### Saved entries
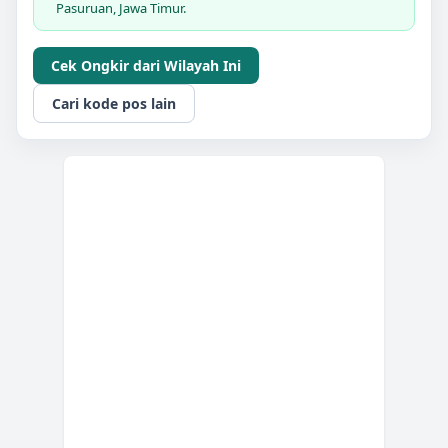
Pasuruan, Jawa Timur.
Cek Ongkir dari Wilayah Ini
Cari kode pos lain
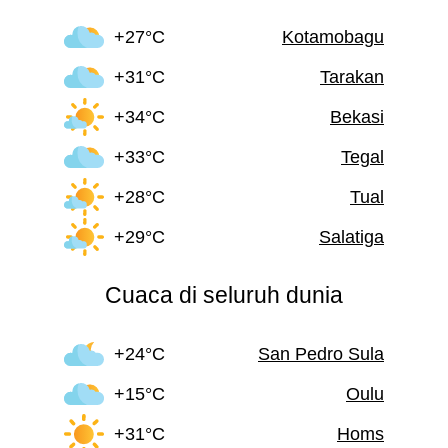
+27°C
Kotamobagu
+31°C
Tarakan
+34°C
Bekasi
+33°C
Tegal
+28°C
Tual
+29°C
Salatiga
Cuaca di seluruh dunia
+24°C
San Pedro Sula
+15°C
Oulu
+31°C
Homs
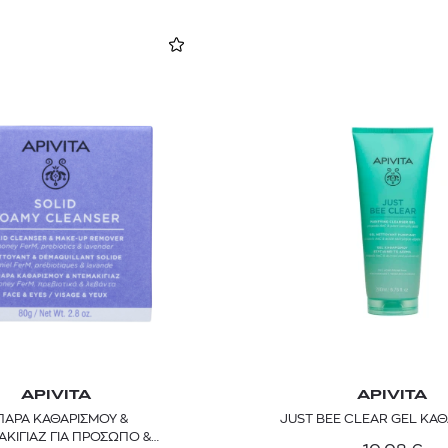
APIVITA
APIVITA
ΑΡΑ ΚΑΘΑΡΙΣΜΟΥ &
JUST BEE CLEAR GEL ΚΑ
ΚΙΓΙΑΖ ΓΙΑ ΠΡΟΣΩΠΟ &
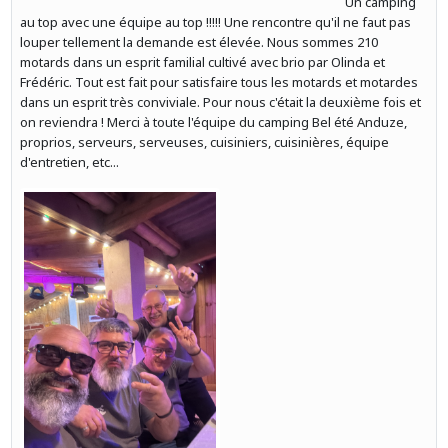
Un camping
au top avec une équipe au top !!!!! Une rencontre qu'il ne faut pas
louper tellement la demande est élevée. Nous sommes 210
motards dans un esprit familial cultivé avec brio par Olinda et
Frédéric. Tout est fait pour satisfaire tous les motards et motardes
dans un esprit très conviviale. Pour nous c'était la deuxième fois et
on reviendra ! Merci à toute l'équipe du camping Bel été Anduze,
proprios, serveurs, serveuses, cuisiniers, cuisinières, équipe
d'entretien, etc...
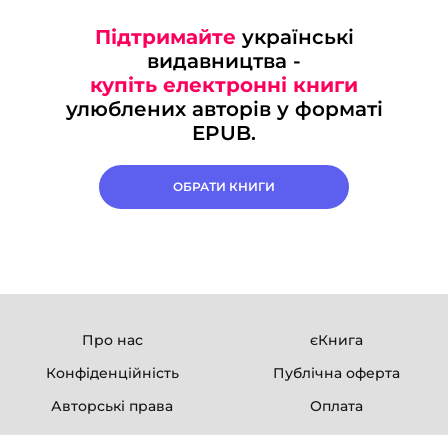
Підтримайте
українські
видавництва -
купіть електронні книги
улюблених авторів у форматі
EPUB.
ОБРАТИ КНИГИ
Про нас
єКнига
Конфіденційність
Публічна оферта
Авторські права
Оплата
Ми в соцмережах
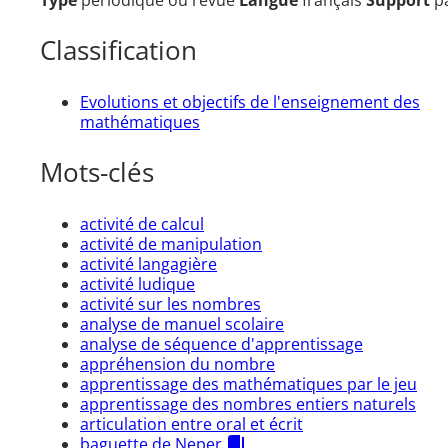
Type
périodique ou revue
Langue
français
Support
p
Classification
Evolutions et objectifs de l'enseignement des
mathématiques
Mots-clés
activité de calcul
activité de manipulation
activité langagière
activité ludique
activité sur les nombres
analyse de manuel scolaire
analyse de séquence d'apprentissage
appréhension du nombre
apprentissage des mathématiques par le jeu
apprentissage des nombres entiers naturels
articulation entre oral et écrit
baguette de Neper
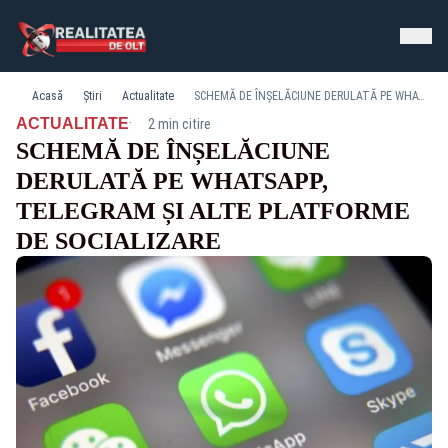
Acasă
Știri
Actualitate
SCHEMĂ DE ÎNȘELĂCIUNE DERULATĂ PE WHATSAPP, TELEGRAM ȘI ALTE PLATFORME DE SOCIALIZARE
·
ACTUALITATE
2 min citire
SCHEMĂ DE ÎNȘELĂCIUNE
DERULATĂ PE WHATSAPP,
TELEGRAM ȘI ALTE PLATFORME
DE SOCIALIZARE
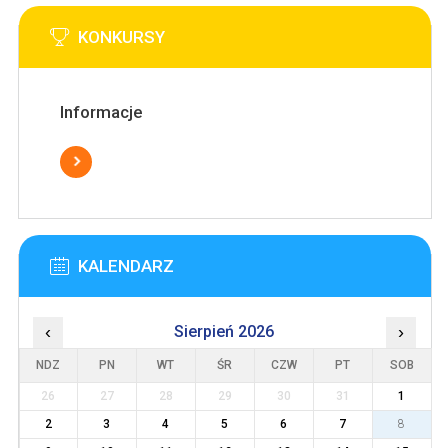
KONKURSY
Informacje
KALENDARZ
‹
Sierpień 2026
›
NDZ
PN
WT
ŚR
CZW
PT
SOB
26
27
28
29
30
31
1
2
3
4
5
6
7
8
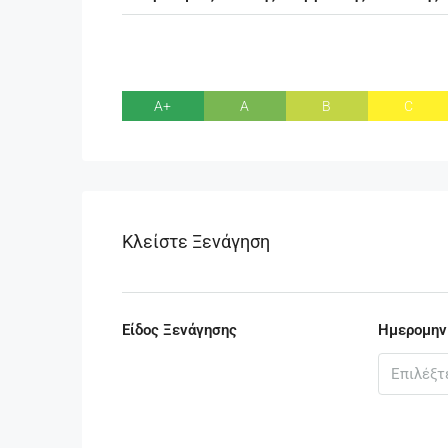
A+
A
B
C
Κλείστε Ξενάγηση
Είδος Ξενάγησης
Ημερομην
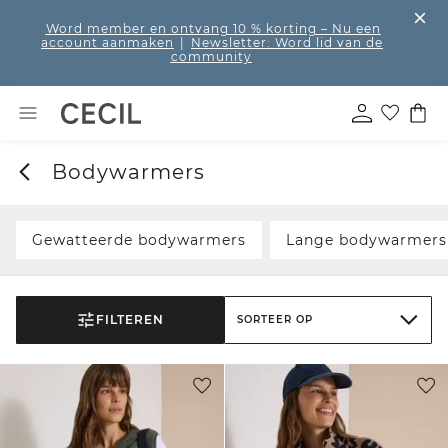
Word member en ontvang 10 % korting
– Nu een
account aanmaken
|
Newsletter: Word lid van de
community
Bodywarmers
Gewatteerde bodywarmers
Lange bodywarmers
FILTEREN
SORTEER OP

### Directions for this task
Please retype all the entries word for word, omitting the pictures.

### Exercise solution
Pasuruan, Jawa Timur.
Cek Ongkir dari Wilayah Ini
Cari kode pos lain
+27°C
Kotamobagu
+31°C
Tarakan
+34°C
Bekasi
+33°C
Tegal
+28°C
Tual
+29°C
Salatiga
Cuaca di seluruh dunia
+24°C
San Pedro Sula
+15°C
Oulu
+31°C
Homs
APIVITA
APIVITA
ΑΡΑ ΚΑΘΑΡΙΣΜΟΥ &
JUST BEE CLEAR GEL ΚΑ
ΚΙΓΙΑΖ ΓΙΑ ΠΡΟΣΩΠΟ &
Un camping
au top avec une équipe au top !!!!! Une rencontre qu'il ne faut pas
louper tellement la demande est élevée. Nous sommes 210
motards dans un esprit familial cultivé avec brio par Olinda et
Frédéric. Tout est fait pour satisfaire tous les motards et motardes
dans un esprit très conviviale. Pour nous c'était la deuxième fois et
on reviendra ! Merci à toute l'équipe du camping Bel été Anduze,
proprios, serveurs, serveuses, cuisiniers, cuisinières, équipe
d'entretien, etc...
Підтримайте
українські
видавництва -
купіть електронні книги
улюблених авторів у форматі
EPUB.
ОБРАТИ КНИГИ
Про нас
єКнига
Конфіденційність
Публічна оферта
Авторські права
Оплата
Ми в соцмережах
Type
périodique ou revue
Langue
français
Support
p
Classification
Evolutions et objectifs de l'enseignement des
mathématiques
Mots-clés
activité de calcul
activité de manipulation
activité langagière
activité ludique
activité sur les nombres
analyse de manuel scolaire
analyse de séquence d'apprentissage
appréhension du nombre
apprentissage des mathématiques par le jeu
apprentissage des nombres entiers naturels
articulation entre oral et écrit
baguette de Neper
Acasă
Știri
Actualitate
SCHEMĂ DE ÎNȘELĂCIUNE DERULATĂ PE WHATSAPP, TELEGRAM ȘI ALTE PLATFORME DE SOCIALIZARE
·
ACTUALITATE
2 min citire
SCHEMĂ DE ÎNȘELĂCIUNE
DERULATĂ PE WHATSAPP,
TELEGRAM ȘI ALTE PLATFORME
DE SOCIALIZARE
KONKURSY
Informacje
KALENDARZ
‹
Sierpień 2026
›
NDZ
PN
WT
ŚR
CZW
PT
SOB
26
27
28
29
30
31
1
2
3
4
5
6
7
8
A+
A
B
C
Κλείστε Ξενάγηση
Είδος Ξενάγησης
Ημερομην
Word member en ontvang 10 % korting
– Nu een
account aanmaken
|
Newsletter: Word lid van de
community
Bodywarmers
Gewatteerde bodywarmers
Lange bodywarmers
FILTEREN
SORTEER OP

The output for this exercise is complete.